Were you aware that even people who don’t live in the United States are interested in the Kindle? I was shocked. Ok, well, not that shocked. Lame attempts at humor aside, Amazon has just opened up a localized Kindle store for German readers. While this is a mixed blessing, which I’ll get into in a moment, the fact that more countries are getting their own Kindle stores is always going to be good news for the residents thereof.
The roll-out for the German store seems to have gone fairly smoothly. Where before the only way to get a Kindle in Germany was to order through the US Amazon store, it is now available directly through Amazon.de and ties into the associated Amazon.de user account.

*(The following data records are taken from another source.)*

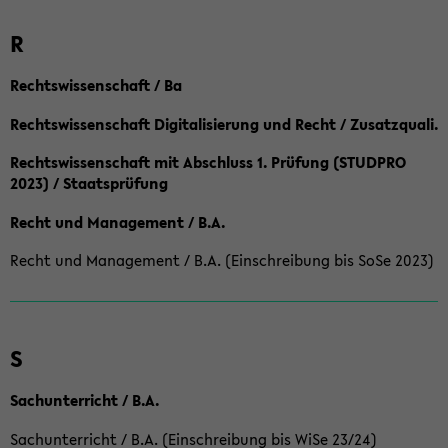
R
Rechtswissenschaft / Ba
Rechtswissenschaft Digitalisierung und Recht / Zusatzquali.
Rechtswissenschaft mit Abschluss 1. Prüfung (STUDPRO
2023) / Staatsprüfung
Recht und Management / B.A.
Recht und Management / B.A. (Einschreibung bis SoSe 2023)
S
Sachunterricht / B.A.
Sachunterricht / B.A. (Einschreibung bis WiSe 23/24)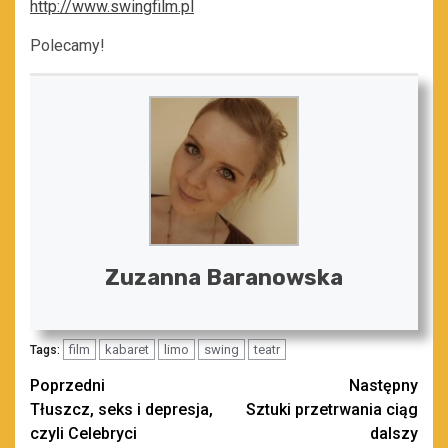
http://www.swingfilm.pl
Polecamy!
Zuzanna Baranowska
film
kabaret
limo
swing
teatr
Tags:
Zobacz
Poprzedni
Następny
Tłuszcz, seks i depresja,
Sztuki przetrwania ciąg
wpisy
czyli Celebryci
dalszy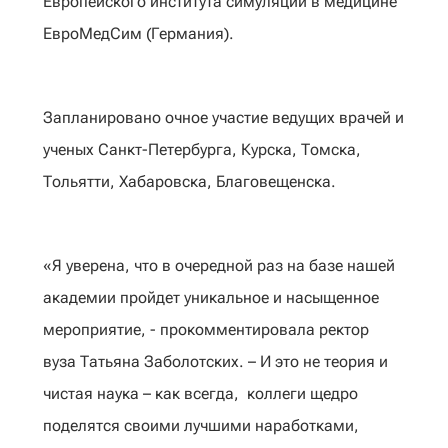
Европейского института симуляции в медицине
ЕвроМедСим (Германия).
Запланировано очное участие ведущих врачей и
ученых Санкт-Петербурга, Курска, Томска,
Тольятти, Хабаровска, Благовещенска.
«Я уверена, что в очередной раз на базе нашей
академии пройдет уникальное и насыщенное
мероприятие, - прокомментировала ректор
вуза Татьяна Заболотских. – И это не теория и
чистая наука – как всегда, коллеги щедро
поделятся своими лучшими наработками,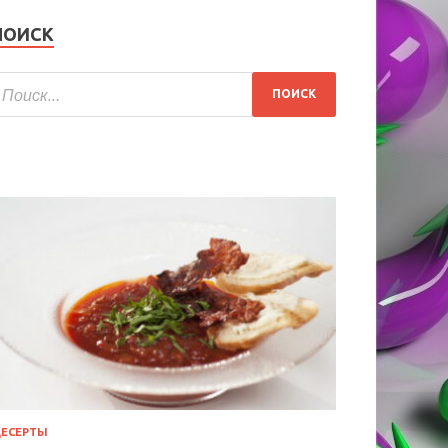
ПОИСК
ЕСЕРТЫ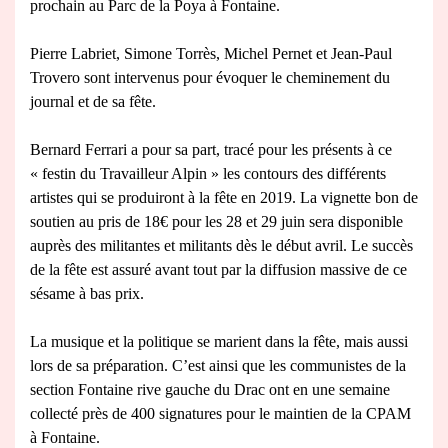
prochain au Parc de la Poya à Fontaine.
Pierre Labriet, Simone Torrès, Michel Pernet et Jean-Paul
Trovero sont intervenus pour évoquer le cheminement du
journal et de sa fête.
Bernard Ferrari a pour sa part, tracé pour les présents à ce
« festin du Travailleur Alpin » les contours des différents
artistes qui se produiront à la fête en 2019. La vignette bon de
soutien au pris de 18€ pour les 28 et 29 juin sera disponible
auprès des militantes et militants dès le début avril. Le succès
de la fête est assuré avant tout par la diffusion massive de ce
sésame à bas prix.
La musique et la politique se marient dans la fête, mais aussi
lors de sa préparation. C’est ainsi que les communistes de la
section Fontaine rive gauche du Drac ont en une semaine
collecté près de 400 signatures pour le maintien de la CPAM
à Fontaine.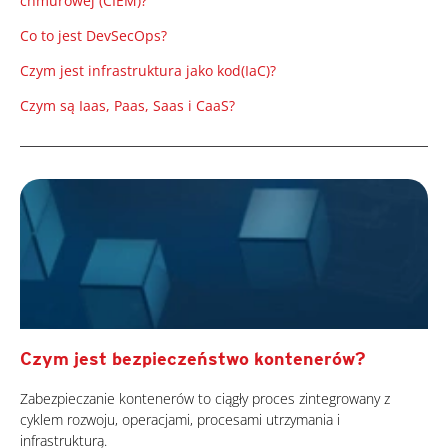
chmurowej (CIEM)?
Co to jest DevSecOps?
Czym jest infrastruktura jako kod(IaC)?
Czym są Iaas, Paas, Saas i CaaS?
Czym jest bezpieczeństwo kontenerów?
Zabezpieczanie kontenerów to ciągły proces zintegrowany z
cyklem rozwoju, operacjami, procesami utrzymania i
infrastrukturą.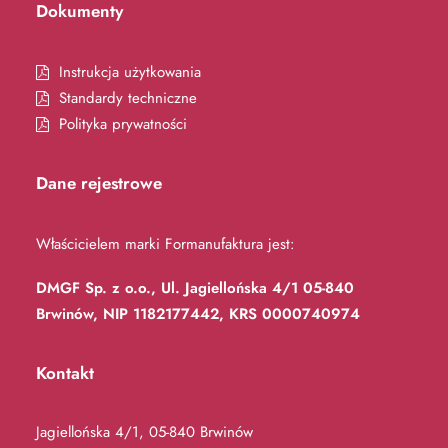
Dokumenty
Instrukcja użytkowania
Standardy techniczne
Polityka prywatności
Dane rejestrowe
Właścicielem marki Formanufaktura jest:
DMGF Sp. z o.o., Ul. Jagiellońska 4/1 05-840
Brwinów, NIP 1182177442, KRS 0000740974
Kontakt
Jagiellońska 4/1, 05-840 Brwinów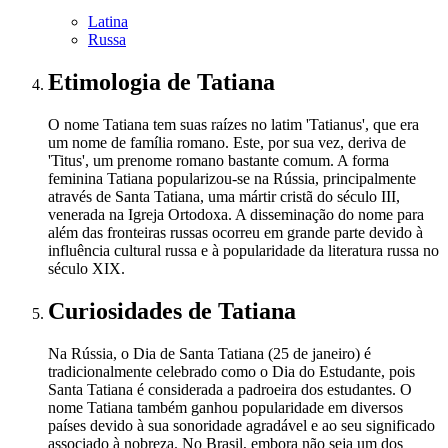
Latina
Russa
Etimologia
de Tatiana
O nome Tatiana tem suas raízes no latim 'Tatianus', que era
um nome de família romano. Este, por sua vez, deriva de
'Titus', um prenome romano bastante comum. A forma
feminina Tatiana popularizou-se na Rússia, principalmente
através de Santa Tatiana, uma mártir cristã do século III,
venerada na Igreja Ortodoxa. A disseminação do nome para
além das fronteiras russas ocorreu em grande parte devido à
influência cultural russa e à popularidade da literatura russa no
século XIX.
Curiosidades
de Tatiana
Na Rússia, o Dia de Santa Tatiana (25 de janeiro) é
tradicionalmente celebrado como o Dia do Estudante, pois
Santa Tatiana é considerada a padroeira dos estudantes. O
nome Tatiana também ganhou popularidade em diversos
países devido à sua sonoridade agradável e ao seu significado
associado à nobreza. No Brasil, embora não seja um dos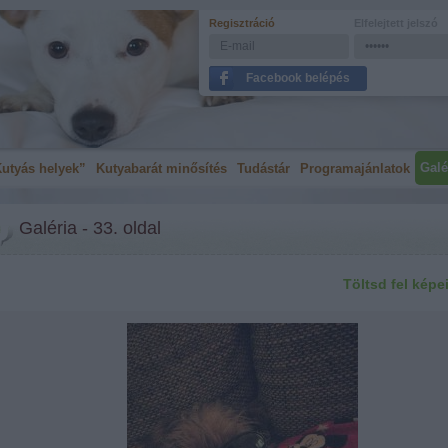
Regisztráció
Elfelejtett jelszó
Facebook belépés
Galé
utyás helyek”
Kutyabarát minősítés
Tudástár
Programajánlatok
Galéria - 33. oldal
Töltsd fel képe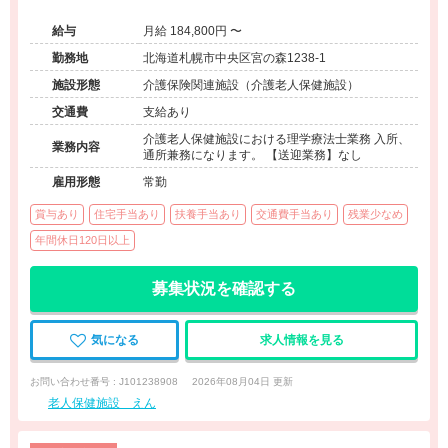
◆マイカー通勤可◆各種手当が充実◆複数名体制で安心
給与
月給 184,800円 〜
勤務地
北海道札幌市中央区宮の森1238-1
施設形態
介護保険関連施設（介護老人保健施設）
交通費
支給あり
介護老人保健施設における理学療法士業務 入所、
業務内容
通所兼務になります。 【送迎業務】なし
雇用形態
常勤
賞与あり
住宅手当あり
扶養手当あり
交通費手当あり
残業少なめ
年間休日120日以上
募集状況を確認する
気になる
求人情報を見る
お問い合わせ番号 : J101238908
2026年08月04日 更新
老人保健施設 えん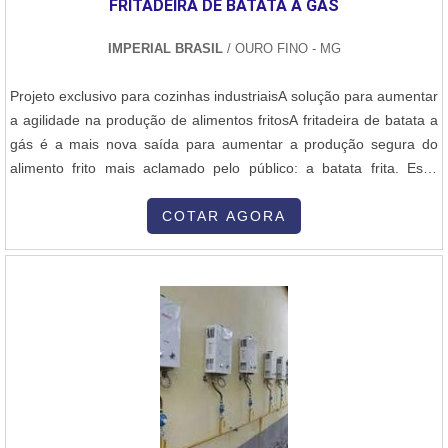
FRITADEIRA DE BATATA A GÁS
IMPERIAL BRASIL
/ OURO FINO - MG
Projeto exclusivo para cozinhas industriaisA solução para aumentar
a agilidade na produção de alimentos fritosA fritadeira de batata a
gás é a mais nova saída para aumentar a produção segura do
alimento frito mais aclamado pelo público: a batata frita. Essa
máquina favorece com o procedimento de preparo das batatas,
agregando maior segurança e focando na prevenção de acidentes
COTAR AGORA
comuns como a queima do produto que está sendo frito, pois com
o te....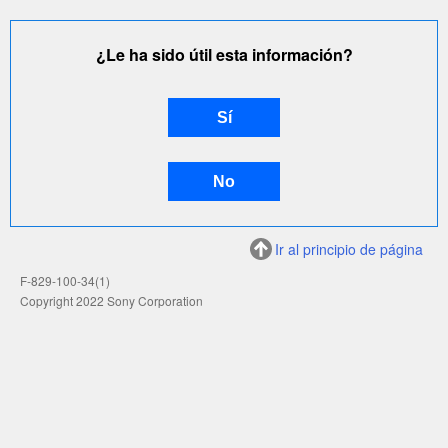
¿Le ha sido útil esta información?
Ir al principio de página
F-829-100-34(1)
Copyright 2022 Sony Corporation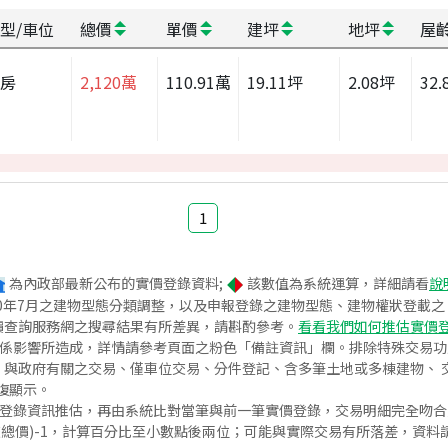
型/車位
總價
單價
建坪
地坪
屋
套房
2,120
萬
110.91
萬
19.11
坪
2.08
坪
32.
1
為內政部最新公布的實價登錄資料;
該數值為系統運算，詳細請看
說
020年7月之建物型態分類調整，以及申報登錄之建物型態、建物權狀登載
價查詢服務網之搜尋結果有所差異，請斟酌參考。
看看我們如何推估實價
關係影響所造成，詳情請參考頁面之粉色「備註資訊」欄。排除特殊交易
與政府有關之交易、僅車位交易、分件登記、含多筆土地或多棟建物、 交
復顯示。
價登錄資訊推估，再由系統比對當筆與前一筆實價登錄，交易明細完全吻
交總價)-1，計算百分比至小數點後兩位；可能與實際交易有所落差，資料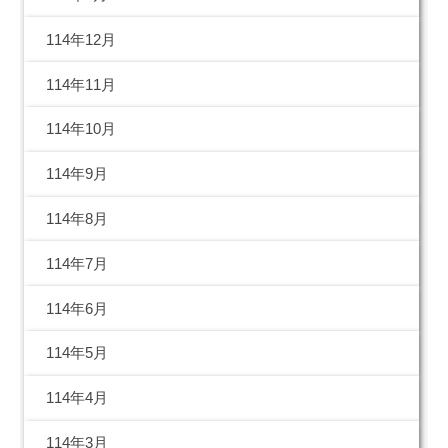
114年12月
114年11月
114年10月
114年9月
114年8月
114年7月
114年6月
114年5月
114年4月
114年3月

Customers can already choose from over 650,000 titles (including 71 of 100 Spiegel bestsellers according to the press release), thousands of self published German authors using the Kindle Direct Publishing service, and a good selection of popular international and German magazines and newspapers. All of this is available to users of both the Kindle eReader itself and the Kindle app family, including the PC, Mac, iOS, and Android programs.
All in all, great news for fans of the Kindle outside the US. Who hasn’t heard of the complications facing people who try to import their eReader into an unsupported area, right? The only people who are going to end up with real problems are those who wanted one badly enough to go out of their way and grab a US release. These “early adopters” are likely to find themselves in the unpleasant position of having to choose between the books they have already acquired through Amazon and the benefits provided by the new store. As many UK customers can attest, digital rights management in an international environment can create problems from differing availability and pricing to seemingly arbitrary exclusivity issues. It is to be hoped that the worst of this will be avoided in this case since the Amazon.de Kindle Store is catering more specifically to German-language eBook options than the US store has so far and as such will experience minimal overlap, so maybe this won’t be quite as noticeable as the US/UK divide seems to be?
The question this inevitably seems to lead to is whether or not this sort of thing will lead to a true localization of hardware to go along with the international store presence. At the moment German customers will still receive Kindles with English keyboards and interfaces, and the same sort of issue seems to be present in the menus for the app selection as well. Whether the Kindle line makes the move to Android, as many have thought likely, or they simply keep going on the existing modified Linux build, it would seem to be both fairly simple and a good idea to make the software as accessible to everybody as possible. That just leaves modifying the keyboard which would, admittedly, likely cause problems with the whole form factor production. A great deal seems like it depends on the success of this and other new stores.